TASK ITEM
Each line from the one containing "person interview rather" through the last line of the records is to be repeated exactly, with all pictures left out.

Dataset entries
--------------------------------------------------
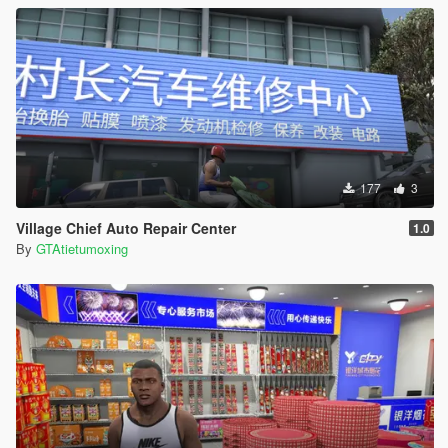
177
3
Village Chief Auto Repair Center
1.0
By
GTAtietumoxing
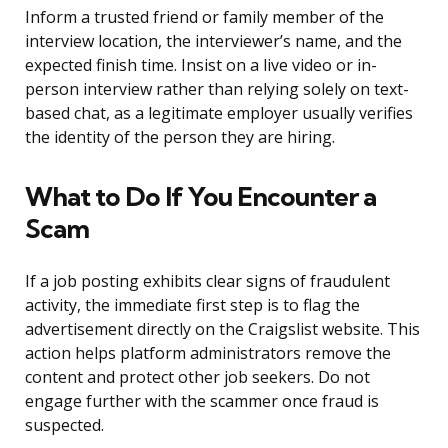
Inform a trusted friend or family member of the
interview location, the interviewer’s name, and the
expected finish time. Insist on a live video or in-
person interview rather than relying solely on text-
based chat, as a legitimate employer usually verifies
the identity of the person they are hiring.
What to Do If You Encounter a
Scam
If a job posting exhibits clear signs of fraudulent
activity, the immediate first step is to flag the
advertisement directly on the Craigslist website. This
action helps platform administrators remove the
content and protect other job seekers. Do not
engage further with the scammer once fraud is
suspected.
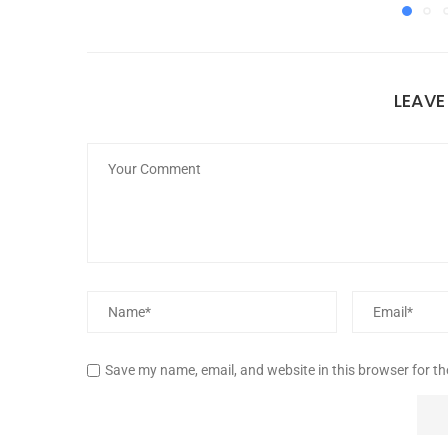
LEAV
Save my name, email, and website in this browser for t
--------------------------------------------------
EXERCISE ANSWER
person interview rather than relying solely on text-
based chat, as a legitimate employer usually verifies
the identity of the person they are hiring.
What to Do If You Encounter a
Scam
If a job posting exhibits clear signs of fraudulent
activity, the immediate first step is to flag the
advertisement directly on the Craigslist website. This
action helps platform administrators remove the
content and protect other job seekers. Do not
engage further with the scammer once fraud is
suspected.
LEAV
Save my name, email, and website in this browser for t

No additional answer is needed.